L’Associazione “Pescara–Mi piace” chiede che l’intera vicenda venga posta sotto un ‘commissariamento’ straordinario, attraverso l’individuazione immediata di un organismo sanitario terzo, ugualmente abilitato a eseguire analisi certificate, un’Agenzia per la tutela ambientale extraregionale, che possa ripetere subito i campionamenti per capire qual è la reale situazione del nostro mare, considerando che non è ancora stata ripristinata la condotta di via Raiale. Il Comitato No Rifiuti invece chiedeva l’intervento della magistratura per la presenza dei batteri nel mare attraverso il segretario Alessio Di Pasquale.

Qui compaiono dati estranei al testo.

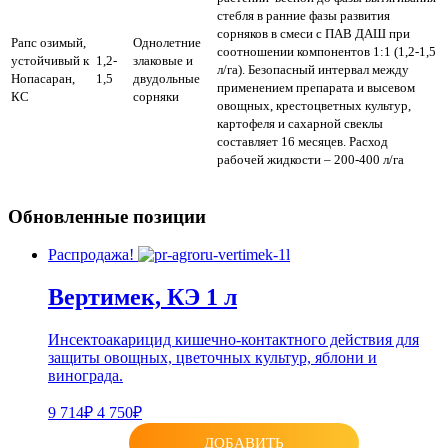
стебля в ранние фазы развития
сорняков в смеси с ПАВ ДАШ при
Рапс озимый,
Однолетние
соотношении компонентов 1:1 (1,2-1,5
устойчивый к
1,2-
злаковые и
л/га). Безопасный интервал между
Нопасаран,
1,5
двудольные
применением препарата и высевом
КС
сорняки
овощных, крестоцветных культур,
картофеля и сахарной свеклы
составляет 16 месяцев. Расход
рабочей жидкости – 200-400 л/га
Обновленные позиции
Распродажа!
Вертимек, КЭ 1 л
Инсектоакарицид кишечно-контактного действия для
защиты овощных, цветочных культур, яблони и
винограда.
9 714₽
4 750₽
ДОБАВИТЬ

Venerdì 7 agosto commissione verità in Comune con Aca, Arta, sindaco Alessandrini e primario del reparto di Infettivologia dell’ospedale per comprendere se ci siano state responsabilità da parte di qualcuno. Nel frattempo è partito il primo esposto presentato dal portavoce di Fratelli d’Italia-An Armando Foschi e un altro sarà presentato dal Movimento 5 Stelle.

AGGIORNAMENTO. Dal Comune fanno sapere che i dati dei reparti dell’ospedale indicano una situazione di assoluta normalità con casi di gastroenteriti e problemi alla pelle in numero inferiore rispetto alla scorsa estate.

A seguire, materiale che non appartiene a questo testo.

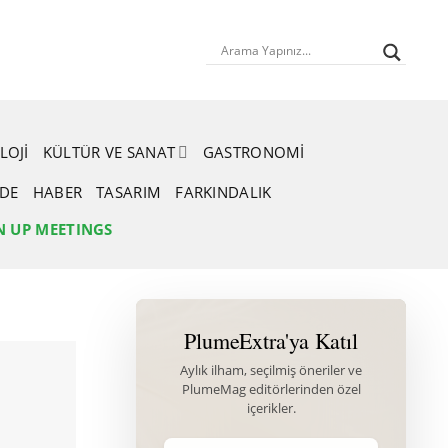
LOJI
KÜLTÜR VE SANAT
GASTRONOMI
RDE
HABER
TASARIM
FARKINDALIK
N UP MEETINGS
PlumeExtra'ya Katıl
Aylık ilham, seçilmiş öneriler ve
PlumeMag editörlerinden özel
içerikler.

Questo il punto di vista di Fiorilli:

«Il dramma è che, tra imbarazzi e contraddizioni di Arta e Comune, è emersa la verità, ossia che il mare, dal 27 al 31 luglio, era inquinato e nessuno si sarebbe dovuto fare il bagno: infatti l’Arta, che ha peccato in tema di trasparenza, ha ammesso di aver usato l’Oxystrong per ripulire le acque, e quindi, se ha usato l’Oxystrong, vuol dire che il mare era inquinato. E la cosa più grave è che sia il Comune che l’Arta non hanno detto alcunché ai cittadini ignari, che hanno continuato a fare i bagni con i bambini al seguito, e anche oggi continuano a non dire nulla su quei tre giorni terribili, quando dovevano essere installati i cartelli di divieto di balneazione, e non è stato fatto. E continuiamo a chiederci perché il Comune, sindaco, vicesindaco, assessore all’Ambiente, abbiano deliberatamente tenuto nascosto alla popolazione un dato di tale gravità, perché hanno persino divulgato un comunicato per rassicurare la cittadinanza sulla qualità delle acque anche dopo la rottura della condotta, un comunicato inutile e non attendibile se il vicesindaco sostiene che, in quel momento, non era neanche in possesso dei risultati delle analisi dell’Arta».